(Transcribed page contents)
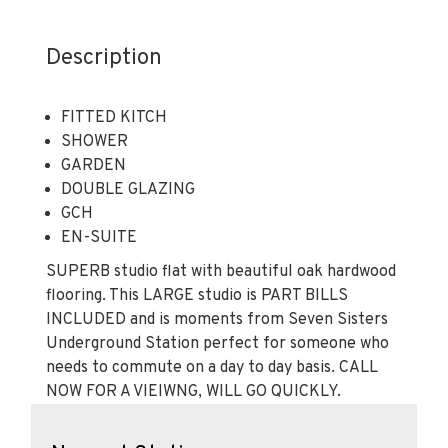
Description
FITTED KITCH
SHOWER
GARDEN
DOUBLE GLAZING
GCH
EN-SUITE
SUPERB studio flat with beautiful oak hardwood
flooring. This LARGE studio is PART BILLS
INCLUDED and is moments from Seven Sisters
Underground Station perfect for someone who
needs to commute on a day to day basis. CALL
NOW FOR A VIEIWNG, WILL GO QUICKLY.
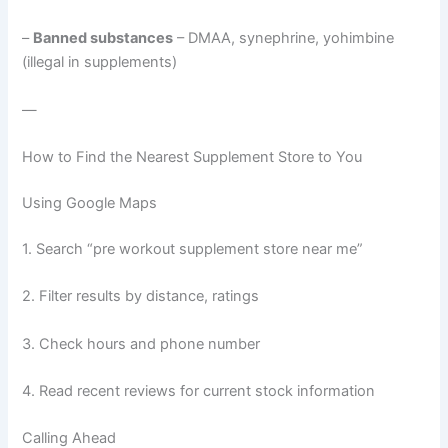
–
Banned substances
– DMAA, synephrine, yohimbine
(illegal in supplements)
—
How to Find the Nearest Supplement Store to You
Using Google Maps
1. Search “pre workout supplement store near me”
2. Filter results by distance, ratings
3. Check hours and phone number
4. Read recent reviews for current stock information
Calling Ahead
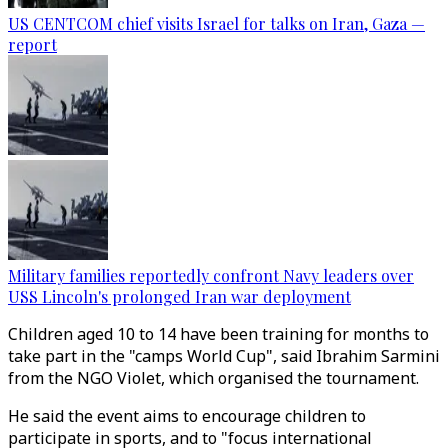
US CENTCOM chief visits Israel for talks on Iran, Gaza —
report
Military families reportedly confront Navy leaders over
USS Lincoln's prolonged Iran war deployment
Children aged 10 to 14 have been training for months to
take part in the "camps World Cup", said Ibrahim Sarmini
from the NGO Violet, which organised the tournament.
He said the event aims to encourage children to
participate in sports, and to "focus international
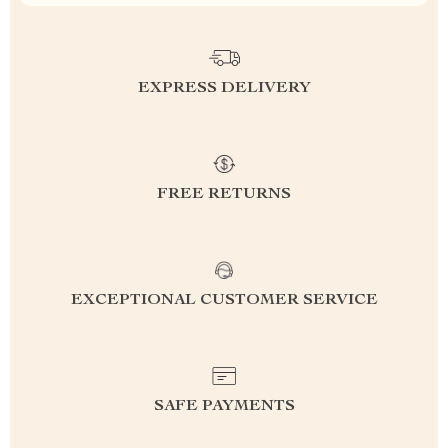
EXPRESS DELIVERY
FREE RETURNS
EXCEPTIONAL CUSTOMER SERVICE
SAFE PAYMENTS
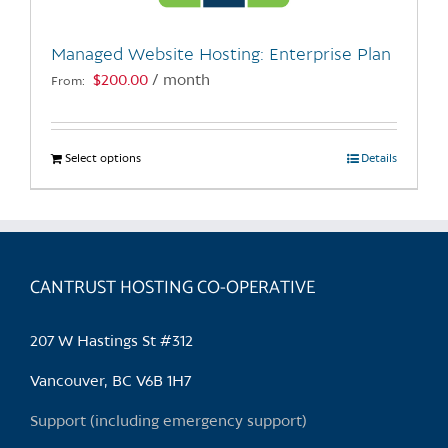
on
the
Managed Website Hosting: Enterprise Plan
product
$
200.00
/ month
From:
page
Select options
This
Details
product
has
multiple
variants.
CANTRUST HOSTING CO-OPERATIVE
The
options
may
207 W Hastings St #312
be
chosen
Vancouver, BC V6B 1H7
on
Support (including emergency support)
the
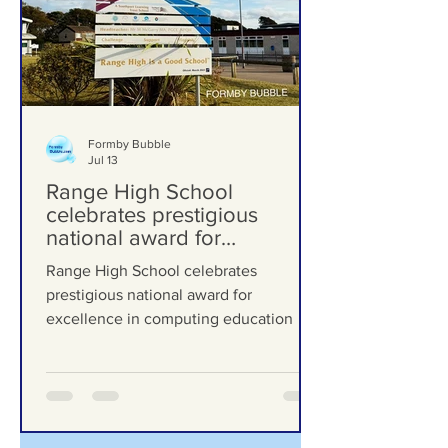
Formby Bubble
Jul 13
Range High School
celebrates prestigious
national award for
excellence in computing
Range High School celebrates
education
prestigious national award for
excellence in computing education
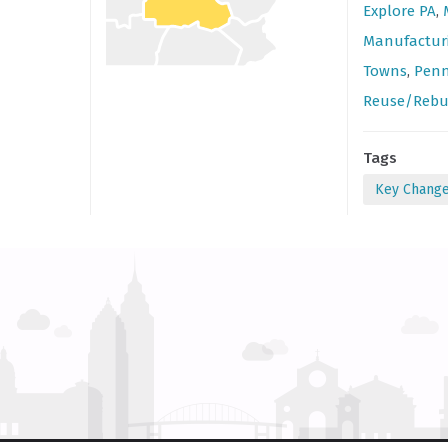
Explore PA
,
Manufactur
Towns
,
Penn
Reuse/Rebu
Tags
Key Chang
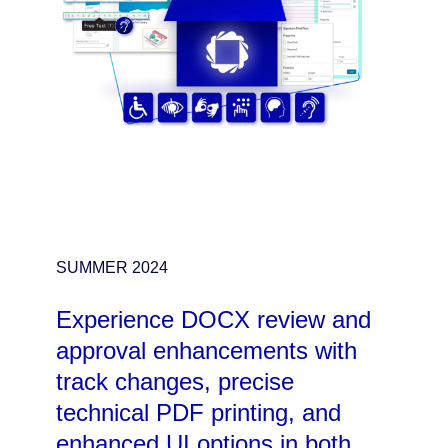
SUMMER 2024
Experience DOCX review and
approval enhancements with
track changes, precise
technical PDF printing, and
enhanced UI options in both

PROBLEM TO SOLVE - Where a line above holds the string "This", copy that line.

ANSWER -
flooring. This LARGE studio is PART BILLS
This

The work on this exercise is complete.